» What the exercise asks
Once the pictures are set aside, copy the records below exactly as they stand.

(Dataset items)
┄┄┄┄┄┄┄┄┄┄┄┄┄┄┄┄┄┄┄┄
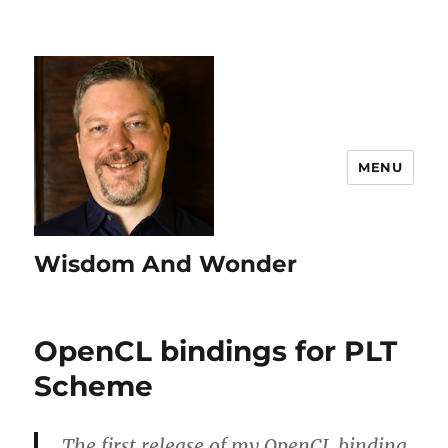
MENU
Wisdom And Wonder
OpenCL bindings for PLT
Scheme
The first release of my OpenCL binding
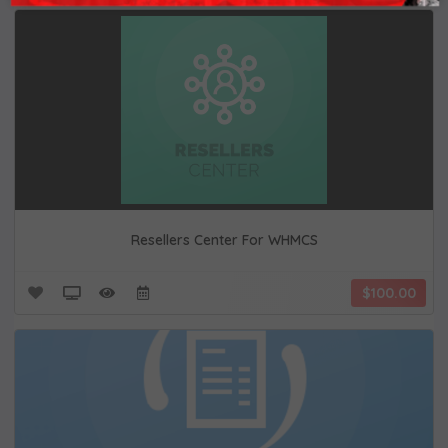
Resellers Center For WHMCS
$100.00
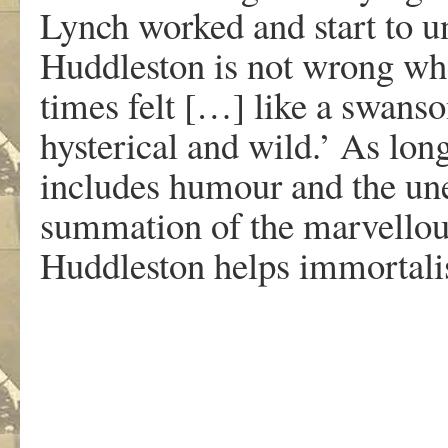
Lynch worked and start to u
Huddleston is not wrong wh
times felt […] like a swanso
hysterical and wild.’ As lon
includes humour and the une
summation of the marvellou
Huddleston helps immortali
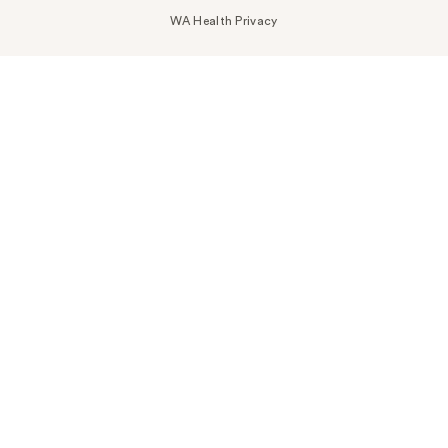
WA Health Privacy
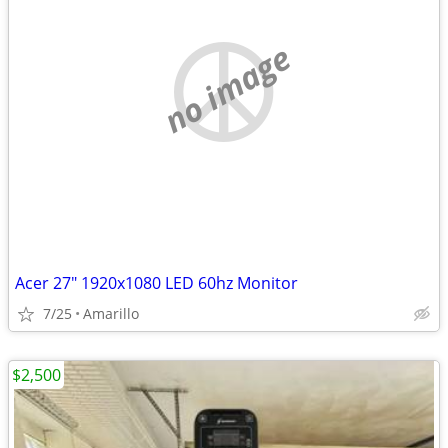
no image
Acer 27" 1920x1080 LED 60hz Monitor
7/25
Amarillo
$2,500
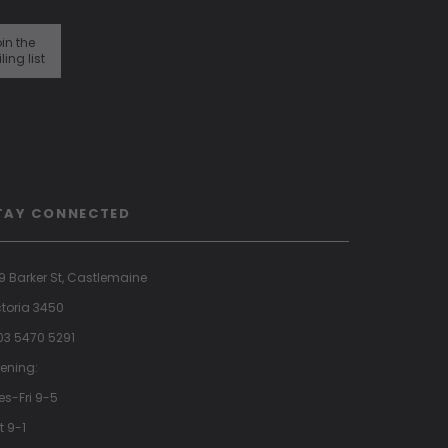
in the
ling list
TAY CONNECTED
9 Barker St, Castlemaine
ctoria 3450
 03 5470 5291
ening:
es-Fri 9-5
t 9-1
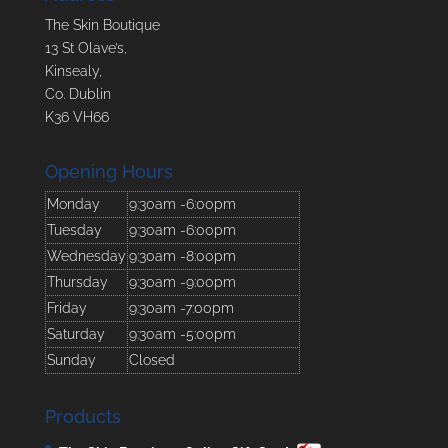
The Skin Boutique
13 St Olave’s,
Kinsealy,
Co. Dublin
K36 VH66
Opening Hours
Monday
9:30am -6:00pm
Tuesday
9:30am -6:00pm
Wednesday
9:30am -8:00pm
Thursday
9:30am -9:00pm
Friday
9:30am -7:00pm
Saturday
9:30am -5:00pm
Sunday
Closed
Products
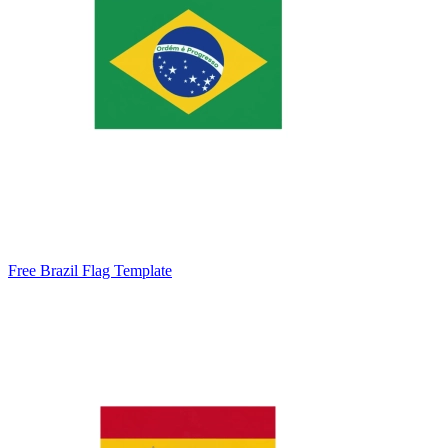
Free Brazil Flag Template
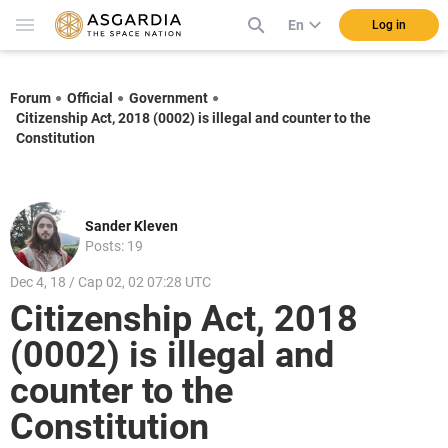
En
Log in
Forum
Official
Government
Citizenship Act, 2018 (0002) is illegal and counter to the
Constitution
Sander Kleven
Posts: 19
Dec 4, 18 / Cap 02, 02 07:28 UTC
Citizenship Act, 2018
(0002) is illegal and
counter to the
Constitution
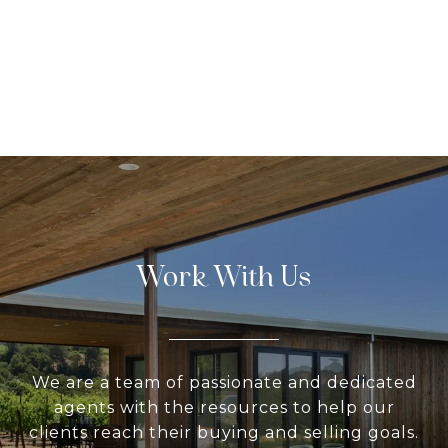
Work With Us
We are a team of passionate and dedicated
agents with the resources to help our
clients reach their buying and selling goals.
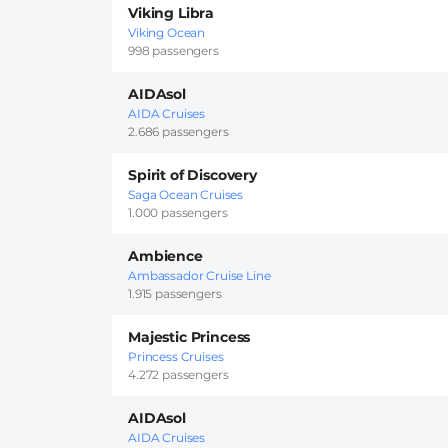
Viking Libra
Viking Ocean
998 passengers
AIDAsol
AIDA Cruises
2.686 passengers
Spirit of Discovery
Saga Ocean Cruises
1.000 passengers
Ambience
Ambassador Cruise Line
1.915 passengers
Majestic Princess
Princess Cruises
4.272 passengers
AIDAsol
AIDA Cruises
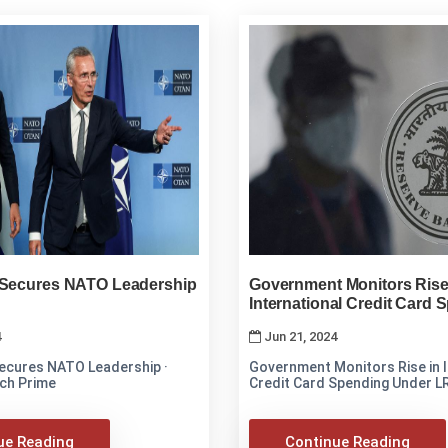
 Secures NATO Leadership
Government Monitors Rise
International Credit Card 
Under LRS
4
Jun 21, 2024
Secures NATO Leadership ·
Government Monitors Rise in I
ch Prime
Credit Card Spending Under L
ue Reading
Continue Reading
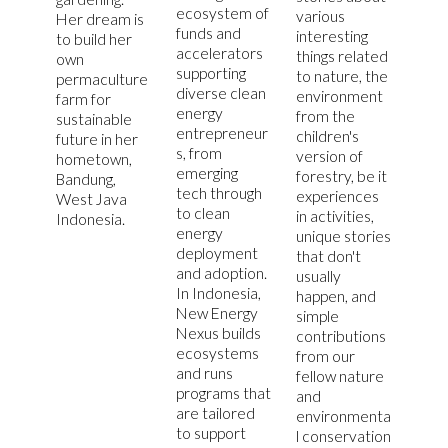
ecosystem of
various
Her dream is
funds and
interesting
to build her
accelerators
things related
own
supporting
to nature, the
permaculture
diverse clean
environment
farm for
energy
from the
sustainable
entrepreneur
children's
future in her
s, from
version of
hometown,
emerging
forestry, be it
Bandung,
tech through
experiences
West Java
to clean
in activities,
Indonesia.
energy
unique stories
deployment
that don't
and adoption.
usually
In Indonesia,
happen, and
New Energy
simple
Nexus builds
contributions
ecosystems
from our
and runs
fellow nature
programs that
and
are tailored
environmenta
to support
l conservation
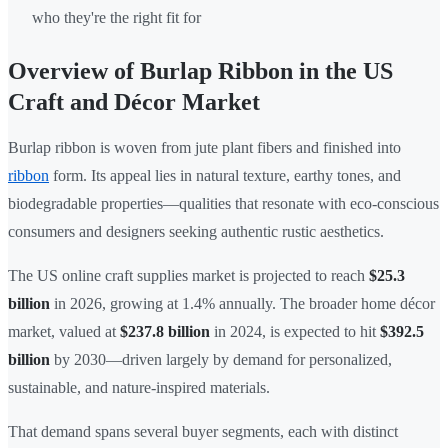
who they're the right fit for
Overview of Burlap Ribbon in the US
Craft and Décor Market
Burlap ribbon is woven from jute plant fibers and finished into
ribbon
form. Its appeal lies in natural texture, earthy tones, and
biodegradable properties—qualities that resonate with eco-conscious
consumers and designers seeking authentic rustic aesthetics.
The US online craft supplies market is projected to reach
$25.3
billion
in 2026, growing at 1.4% annually. The broader home décor
market, valued at
$237.8 billion
in 2024, is expected to hit
$392.5
billion
by 2030—driven largely by demand for personalized,
sustainable, and nature-inspired materials.
That demand spans several buyer segments, each with distinct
┄┄┄┄┄┄┄┄┄┄┄┄┄┄┄┄┄┄┄┄
» Exercise response
MENU
Wisdom And Wonder
OpenCL bindings for PLT
Scheme
The first release of my OpenCL binding
Resellers Center For WHMCS
$100.00
Lynch worked and start to u
Huddleston is not wrong wh
times felt […] like a swanso
hysterical and wild.’ As lon
includes humour and the une
summation of the marvellou
Huddleston helps immortali
WA Health Privacy
no image
Acer 27" 1920x1080 LED 60hz Monitor
7/25
Amarillo
$2,500
in the
ling list
TAY CONNECTED
9 Barker St, Castlemaine
ctoria 3450
 03 5470 5291
ening:
es-Fri 9-5
t 9-1
The Skin Boutique
13 St Olave’s,
Kinsealy,
Co. Dublin
K36 VH66
Opening Hours
Monday
9:30am -6:00pm
Tuesday
9:30am -6:00pm
Wednesday
9:30am -8:00pm
Thursday
9:30am -9:00pm
Friday
9:30am -7:00pm
Saturday
9:30am -5:00pm
Sunday
Closed
Products
Free Brazil Flag Template
En
Log in
Forum
Official
Government
Citizenship Act, 2018 (0002) is illegal and counter to the
Constitution
Sander Kleven
Posts: 19
Dec 4, 18 / Cap 02, 02 07:28 UTC
Citizenship Act, 2018
(0002) is illegal and
counter to the
Constitution
Work With Us
We are a team of passionate and dedicated
agents with the resources to help our
clients reach their buying and selling goals.
Viking Libra
Viking Ocean
998 passengers
AIDAsol
AIDA Cruises
2.686 passengers
Spirit of Discovery
Saga Ocean Cruises
1.000 passengers
Ambience
Ambassador Cruise Line
1.915 passengers
Majestic Princess
Princess Cruises
4.272 passengers
AIDAsol
AIDA Cruises
 Secures NATO Leadership
Government Monitors Rise
International Credit Card 
Under LRS
4
Jun 21, 2024
Secures NATO Leadership ·
Government Monitors Rise in I
ch Prime
Credit Card Spending Under L
ue Reading
Continue Reading
ecosystem of
various
Her dream is
funds and
interesting
to build her
accelerators
things related
own
supporting
to nature, the
permaculture
diverse clean
environment
farm for
energy
from the
sustainable
entrepreneur
children's
future in her
s, from
version of
hometown,
emerging
forestry, be it
Bandung,
tech through
experiences
West Java
to clean
in activities,
Indonesia.
energy
unique stories
deployment
that don't
and adoption.
usually
In Indonesia,
happen, and
New Energy
simple
Nexus builds
contributions
ecosystems
from our
and runs
fellow nature
programs that
and
are tailored
environmenta
to support
l conservation
who they're the right fit for
Overview of Burlap Ribbon in the US
Craft and Décor Market
Burlap ribbon is woven from jute plant fibers and finished into
ribbon
form. Its appeal lies in natural texture, earthy tones, and
biodegradable properties—qualities that resonate with eco-conscious
consumers and designers seeking authentic rustic aesthetics.
The US online craft supplies market is projected to reach
$25.3
billion
in 2026, growing at 1.4% annually. The broader home décor
market, valued at
$237.8 billion
in 2024, is expected to hit
$392.5
billion
by 2030—driven largely by demand for personalized,
sustainable, and nature-inspired materials.
That demand spans several buyer segments, each with distinct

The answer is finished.